Buffalo Mountain: Ike Schwartz Mystery

Frederick Ramsay
Poisoned Pen Press (2007)
ISBN 9781590583692
Reviewed by Narissa Johnson for Reader Views (4/07)


"The body lay face up, halfway in the town's corporate limits, halfway in the state park." This is how Fredrick Ramsay's latest installment of his Ike Schwartz mystery series, "Buffalo Mountain" opens.

The questions surrounding this body discovered halfway between the jurisdiction of Ike Schwartz, the Sheriff of a small town in the Shenandoah Valley, and the state park begin to mount. Schwartz recognizing this body as Alexei Kamarov, a former Russian colleague from his CIA spy days, who Schwartz (and the CIA) assumed was killed years ago.

As members of Schwartz's investigative team attempt to track down the killer of this man, the CIA and FBI enter the picture – one group to request that the true identity of the Russian be hidden and the other launching their own covert investigation into the activities within the small town.

Ramsay's story introduces various characters which fill in the connection between this Russian and a neighboring town with its own closed societies built upon decades of family rivalries. While Schwartz contends with solving the mystery surrounding the dead man, the CIA, FBI and a neighboring town, he also becomes embroiled in the political pressures growing from within the town's women's college and his town's desire to move toward "growth."

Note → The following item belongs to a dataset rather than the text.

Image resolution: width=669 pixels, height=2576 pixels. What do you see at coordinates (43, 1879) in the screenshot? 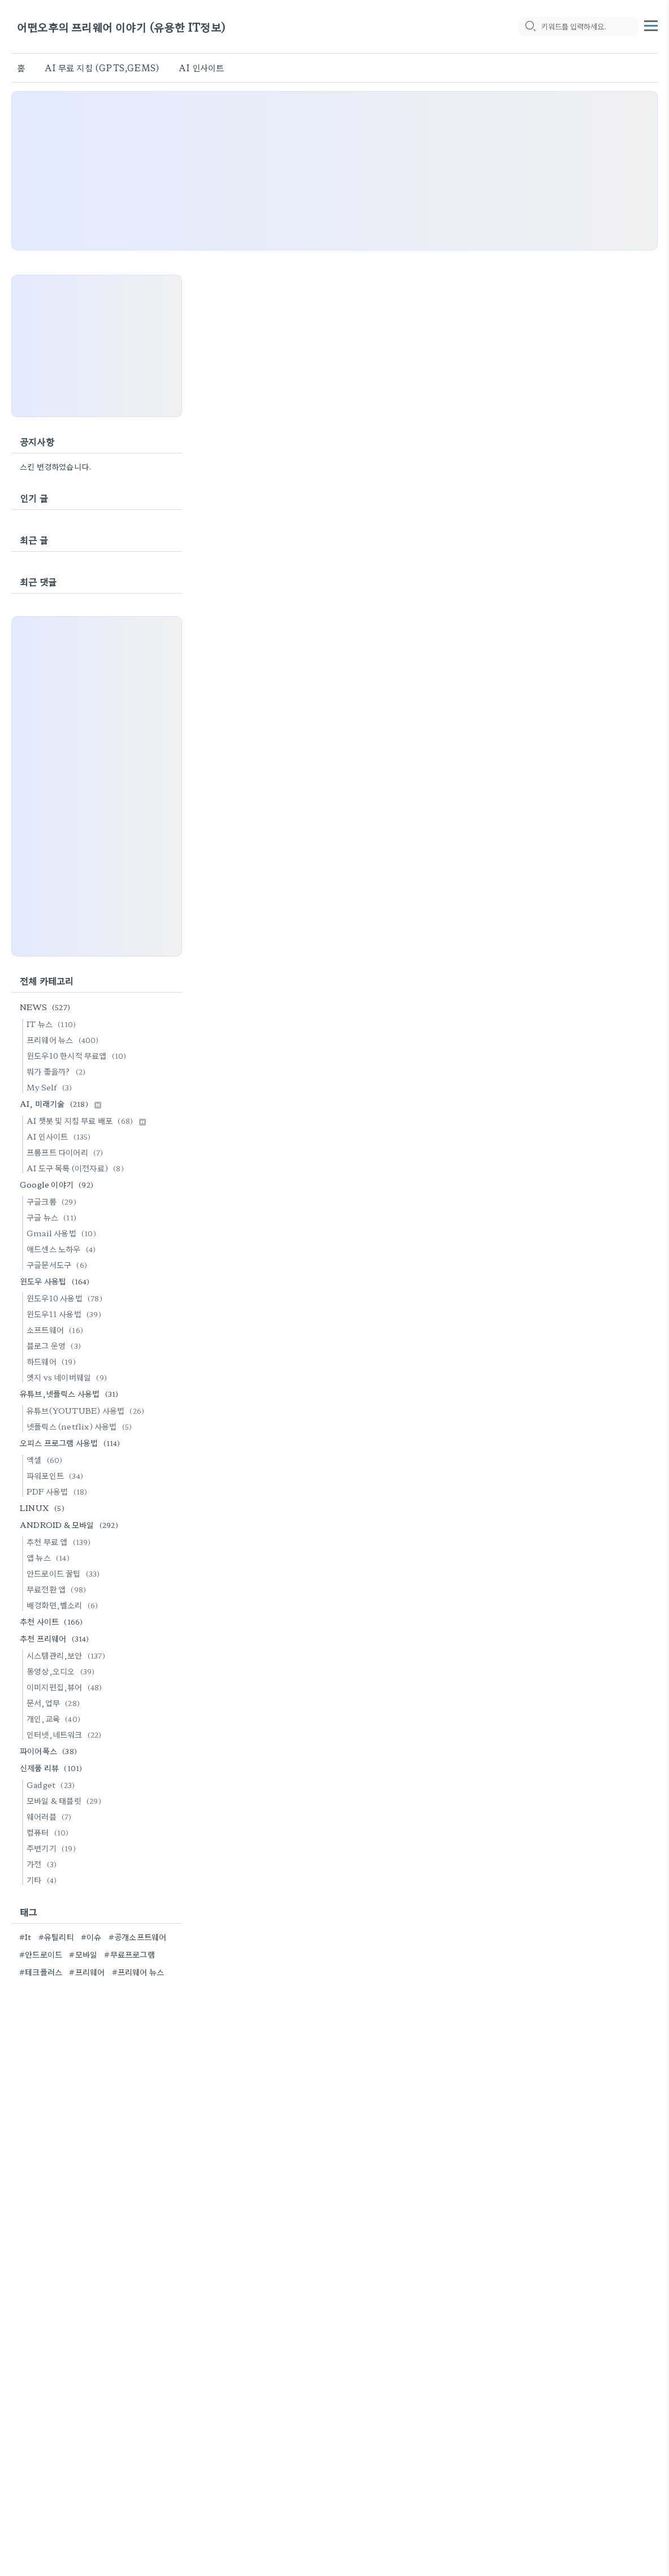 I see `기타` at bounding box center [43, 1879].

What a shame so many interesting parts of a great mystery never really delivered. All the pieces were there: an interesting premise and a collection of characters with varying degrees of complexities and development. But in the end, when the different pieces of the story began to weave together the answers to all the questions the opening sentence prompts, we find a twist. Not the kind of twist that gathers a reader with momentum as they are hurtled toward a climax which answers the questions the reader has. Rather, the twist is how rather ordinary and coincidental all the activity within the story truly is; this time the climax does not live up to the promise of the opening line of “Buffalo Mountain.”